Listed Building – Grade II
- Official name: Town Hall
- Designated: 31 March 1977
- Reference no.: 1094175

= Alton Town Hall =

Municipal building in Alton, Hampshire, England

Alton Town Hall is a municipal building in the Market Square in Alton, Hampshire, England. The structure, which is the meeting place of Alton Town Council, is a Grade II listed building.

==History==
The first such structure in Alton was a medieval guildhall which dated back at least to the early 15th century. The court rolls indicate that, by the 17th century, the structures in the Market Square included a cage, stocks and whipping post.

The current building was financed by public subscription and was a reconstruction of an existing building: it was designed by in the neoclassical style, built in red brick with coloured rendering and was completed in 1813. The building, which was extended in 1840, was arcaded on the ground floor so that markets could be held, with an assembly room on the first floor. The design involved a symmetrical main frontage with six bays facing onto the west side of the Market Square: this elevation featured five sash windows on the first floor. There were quoins at the corners and a modillioned cornice at roof level.
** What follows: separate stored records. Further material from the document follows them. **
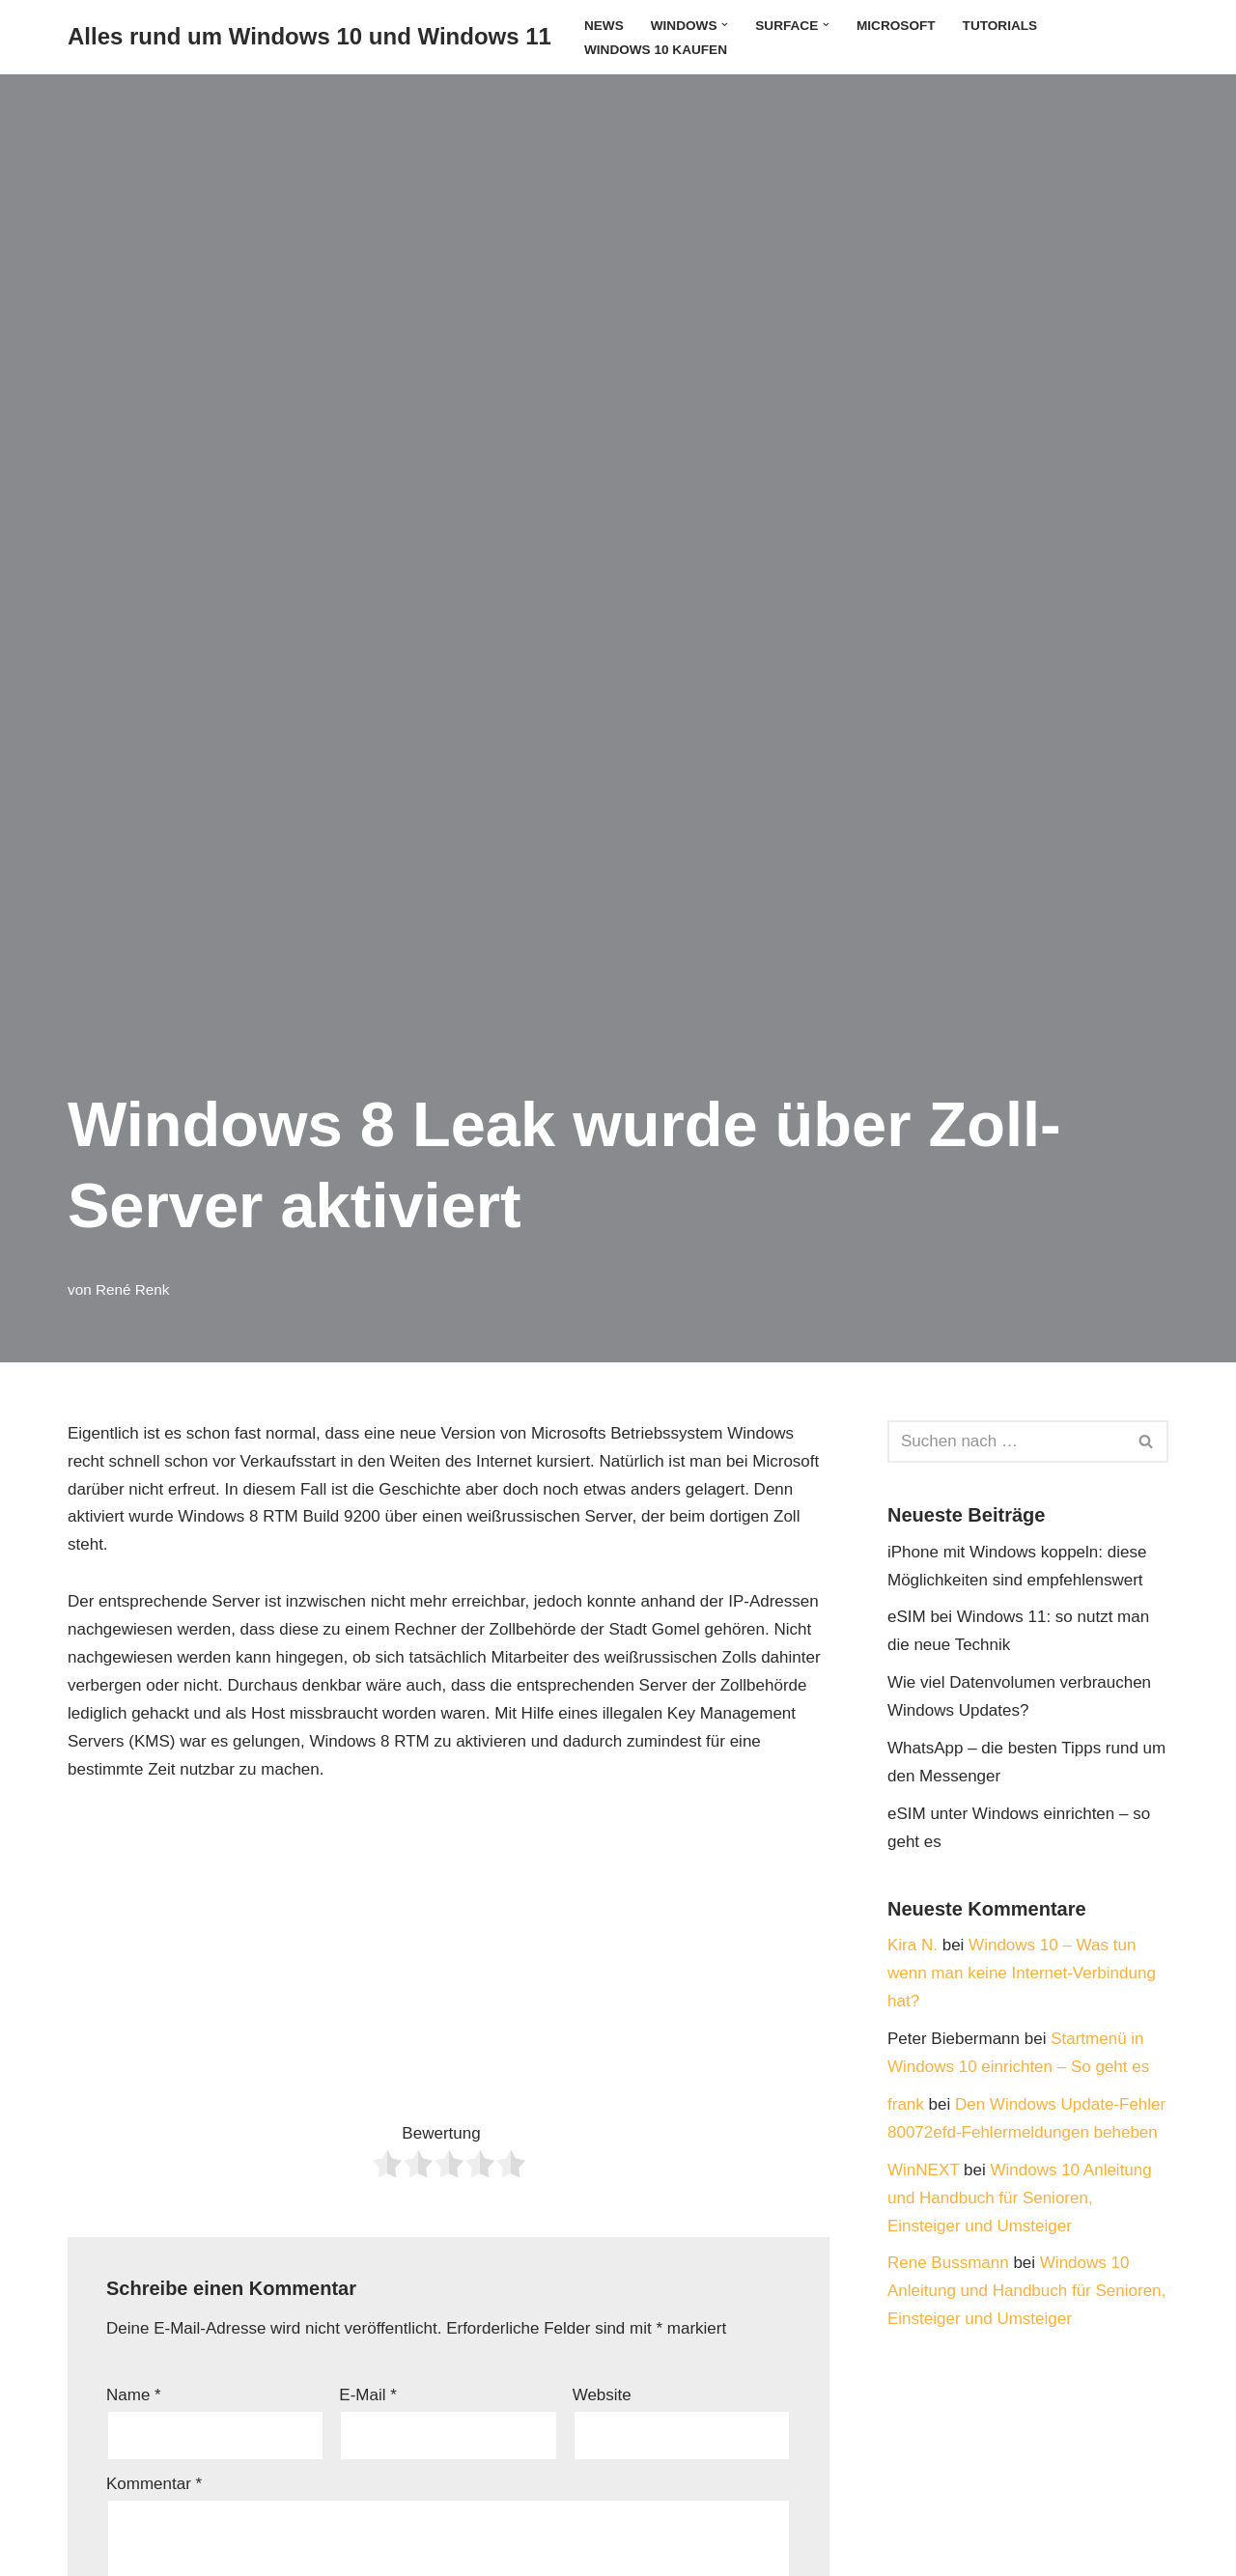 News (604, 25)
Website (602, 2395)
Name (133, 2395)
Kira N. (912, 1945)
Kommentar (154, 2484)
The building became the meeting place of the local board after it was formed in 1860 and it was the venue for the trial of Frederick Baker, accused of the murder of Fanny Adams, in December 1867: Baker was found guilty and hanged outside Winchester Gaol later that month. After significant population growth, partly due to its status as a market town, the area became an urban district with the town hall as its headquarters in 1894. A fire station was established on the ground floor in the early 1920s.

The town hall continued to serve as the offices and meeting place of the urban district council but ceased to be the local seat of government when the council acquired an early 18th century residential property in the High Street and converted it for municipal use in 1934. The council also established a new purpose-built fire station on an adjacent site at the corner with Cross and Pillory Lane at the same time. Concerts and other events that were held to raise funds for the Wings for Victory Week during the Second World War. (Note: An illuminated certificate in the town hall commemorates the fund raising efforts.) Following local government reorganisation in 1974, the town hall became the offices and meeting place of Alton Town Council; an extensive programme of refurbishment works, which involved the conversion of the ground floor into retail units, was completed in 1987. A square wooden cupola, with clock and weather vane, was subsequently installed on the roof to recognise the work of Ewart Ings, the last town clerk of the urban district council.